(Entries taken from a collection)
==============================

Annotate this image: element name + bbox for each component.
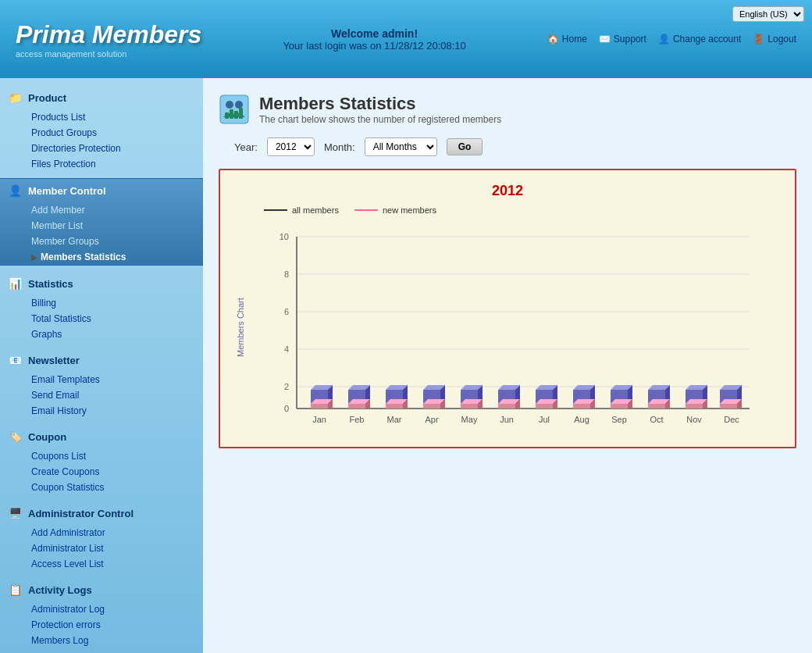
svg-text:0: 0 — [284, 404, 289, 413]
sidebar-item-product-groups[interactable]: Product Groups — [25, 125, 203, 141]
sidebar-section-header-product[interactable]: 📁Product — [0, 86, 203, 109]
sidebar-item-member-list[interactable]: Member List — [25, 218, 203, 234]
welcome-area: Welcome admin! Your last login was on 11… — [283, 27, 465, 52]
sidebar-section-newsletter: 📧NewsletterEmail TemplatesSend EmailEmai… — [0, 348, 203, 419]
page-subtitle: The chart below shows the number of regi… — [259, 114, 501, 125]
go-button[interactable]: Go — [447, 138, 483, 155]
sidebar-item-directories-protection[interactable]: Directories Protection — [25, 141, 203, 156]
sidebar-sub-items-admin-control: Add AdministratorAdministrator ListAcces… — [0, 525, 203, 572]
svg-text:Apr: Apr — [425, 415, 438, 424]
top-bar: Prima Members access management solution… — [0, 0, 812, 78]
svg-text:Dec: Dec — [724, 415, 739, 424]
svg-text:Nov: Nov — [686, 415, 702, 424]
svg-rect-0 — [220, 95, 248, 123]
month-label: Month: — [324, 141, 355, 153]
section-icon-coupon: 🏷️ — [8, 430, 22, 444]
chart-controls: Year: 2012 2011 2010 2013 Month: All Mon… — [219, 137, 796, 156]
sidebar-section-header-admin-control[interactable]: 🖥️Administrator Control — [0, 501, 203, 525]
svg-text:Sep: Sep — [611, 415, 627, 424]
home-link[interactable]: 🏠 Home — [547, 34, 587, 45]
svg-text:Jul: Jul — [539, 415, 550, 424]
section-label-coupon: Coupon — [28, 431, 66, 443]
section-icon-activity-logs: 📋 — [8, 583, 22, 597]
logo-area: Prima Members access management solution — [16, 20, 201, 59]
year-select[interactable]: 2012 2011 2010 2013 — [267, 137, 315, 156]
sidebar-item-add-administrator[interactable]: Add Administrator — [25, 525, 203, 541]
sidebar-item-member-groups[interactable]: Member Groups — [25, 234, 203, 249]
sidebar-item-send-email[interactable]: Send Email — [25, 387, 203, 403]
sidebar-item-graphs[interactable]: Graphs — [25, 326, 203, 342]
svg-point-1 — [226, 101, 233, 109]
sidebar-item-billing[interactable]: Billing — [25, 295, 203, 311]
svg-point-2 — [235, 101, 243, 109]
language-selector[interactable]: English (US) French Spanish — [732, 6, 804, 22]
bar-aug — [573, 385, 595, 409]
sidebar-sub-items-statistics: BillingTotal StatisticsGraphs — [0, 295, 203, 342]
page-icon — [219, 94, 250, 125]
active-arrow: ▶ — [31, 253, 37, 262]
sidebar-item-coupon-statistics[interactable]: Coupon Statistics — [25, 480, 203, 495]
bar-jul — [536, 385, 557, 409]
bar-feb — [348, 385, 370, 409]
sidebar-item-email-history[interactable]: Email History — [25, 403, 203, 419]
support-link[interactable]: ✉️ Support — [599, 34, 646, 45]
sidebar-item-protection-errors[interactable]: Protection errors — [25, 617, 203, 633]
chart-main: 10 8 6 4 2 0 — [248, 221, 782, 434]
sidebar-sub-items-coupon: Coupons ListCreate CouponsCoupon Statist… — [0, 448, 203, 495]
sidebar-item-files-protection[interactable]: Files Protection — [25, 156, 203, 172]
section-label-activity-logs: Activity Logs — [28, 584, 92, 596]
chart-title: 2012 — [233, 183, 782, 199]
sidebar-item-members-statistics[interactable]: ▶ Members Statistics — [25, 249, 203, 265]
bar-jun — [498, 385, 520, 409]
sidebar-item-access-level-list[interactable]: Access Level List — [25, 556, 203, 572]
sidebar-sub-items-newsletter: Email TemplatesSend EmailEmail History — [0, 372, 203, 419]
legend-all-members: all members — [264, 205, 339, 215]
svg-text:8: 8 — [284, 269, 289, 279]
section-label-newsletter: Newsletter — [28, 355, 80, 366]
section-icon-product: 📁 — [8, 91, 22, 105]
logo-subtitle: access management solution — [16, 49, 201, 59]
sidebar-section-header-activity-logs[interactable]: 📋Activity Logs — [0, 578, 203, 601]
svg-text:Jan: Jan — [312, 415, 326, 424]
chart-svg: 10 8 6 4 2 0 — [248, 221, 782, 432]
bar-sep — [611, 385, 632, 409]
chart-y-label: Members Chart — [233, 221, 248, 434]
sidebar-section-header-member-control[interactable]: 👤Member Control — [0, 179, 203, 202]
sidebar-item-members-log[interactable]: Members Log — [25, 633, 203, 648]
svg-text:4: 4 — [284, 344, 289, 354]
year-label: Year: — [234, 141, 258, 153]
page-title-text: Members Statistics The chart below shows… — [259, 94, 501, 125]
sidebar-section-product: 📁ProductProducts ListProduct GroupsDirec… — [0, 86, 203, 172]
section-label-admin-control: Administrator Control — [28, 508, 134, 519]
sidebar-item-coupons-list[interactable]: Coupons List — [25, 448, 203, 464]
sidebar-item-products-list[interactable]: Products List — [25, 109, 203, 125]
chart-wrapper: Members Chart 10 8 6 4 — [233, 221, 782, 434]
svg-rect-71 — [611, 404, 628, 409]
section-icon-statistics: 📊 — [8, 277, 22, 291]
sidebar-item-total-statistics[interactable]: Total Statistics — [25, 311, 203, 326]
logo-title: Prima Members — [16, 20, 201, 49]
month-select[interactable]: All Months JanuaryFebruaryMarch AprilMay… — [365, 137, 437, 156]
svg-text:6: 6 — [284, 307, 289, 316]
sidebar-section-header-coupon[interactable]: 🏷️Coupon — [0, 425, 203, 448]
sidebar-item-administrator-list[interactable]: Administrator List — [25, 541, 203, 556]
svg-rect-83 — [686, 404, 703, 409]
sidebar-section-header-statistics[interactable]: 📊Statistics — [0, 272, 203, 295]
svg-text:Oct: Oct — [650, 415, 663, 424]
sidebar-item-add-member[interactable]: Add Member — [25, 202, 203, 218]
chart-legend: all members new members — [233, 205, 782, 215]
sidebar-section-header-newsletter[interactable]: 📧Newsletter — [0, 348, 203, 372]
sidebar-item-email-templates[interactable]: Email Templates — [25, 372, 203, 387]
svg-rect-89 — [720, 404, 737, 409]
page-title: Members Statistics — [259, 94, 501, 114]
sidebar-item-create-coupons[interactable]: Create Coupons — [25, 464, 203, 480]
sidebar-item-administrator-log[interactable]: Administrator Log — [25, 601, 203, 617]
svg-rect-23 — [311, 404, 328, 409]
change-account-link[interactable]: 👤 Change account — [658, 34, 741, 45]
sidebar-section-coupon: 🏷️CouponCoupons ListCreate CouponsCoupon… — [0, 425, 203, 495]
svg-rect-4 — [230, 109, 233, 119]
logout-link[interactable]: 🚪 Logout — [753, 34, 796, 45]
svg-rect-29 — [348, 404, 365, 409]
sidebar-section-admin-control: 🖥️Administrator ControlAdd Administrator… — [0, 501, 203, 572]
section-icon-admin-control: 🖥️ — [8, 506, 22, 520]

==============================

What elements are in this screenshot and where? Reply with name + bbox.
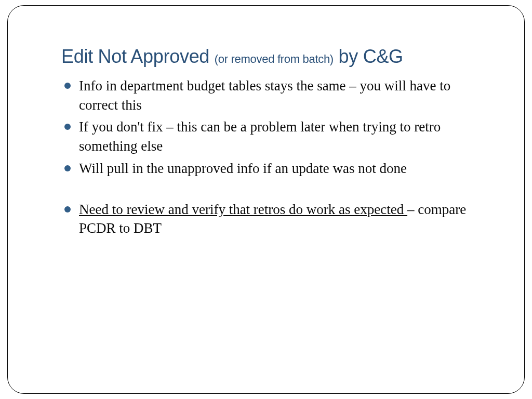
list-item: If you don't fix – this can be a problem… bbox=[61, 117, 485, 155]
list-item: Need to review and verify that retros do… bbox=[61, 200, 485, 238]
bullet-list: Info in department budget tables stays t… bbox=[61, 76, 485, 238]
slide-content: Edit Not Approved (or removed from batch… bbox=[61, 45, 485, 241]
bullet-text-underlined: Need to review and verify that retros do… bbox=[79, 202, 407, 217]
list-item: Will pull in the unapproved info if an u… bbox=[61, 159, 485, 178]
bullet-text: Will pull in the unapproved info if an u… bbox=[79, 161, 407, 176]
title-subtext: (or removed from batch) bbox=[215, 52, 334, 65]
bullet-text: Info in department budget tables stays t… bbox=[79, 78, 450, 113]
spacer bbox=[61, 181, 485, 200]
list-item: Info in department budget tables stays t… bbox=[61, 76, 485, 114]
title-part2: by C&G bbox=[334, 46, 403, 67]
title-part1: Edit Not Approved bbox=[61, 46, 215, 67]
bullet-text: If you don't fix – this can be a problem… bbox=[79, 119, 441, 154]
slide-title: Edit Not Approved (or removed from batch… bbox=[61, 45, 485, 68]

==============================

_Exercise description_
State how many lines of the data include the word "items", with nothing else.

_Solution below_
4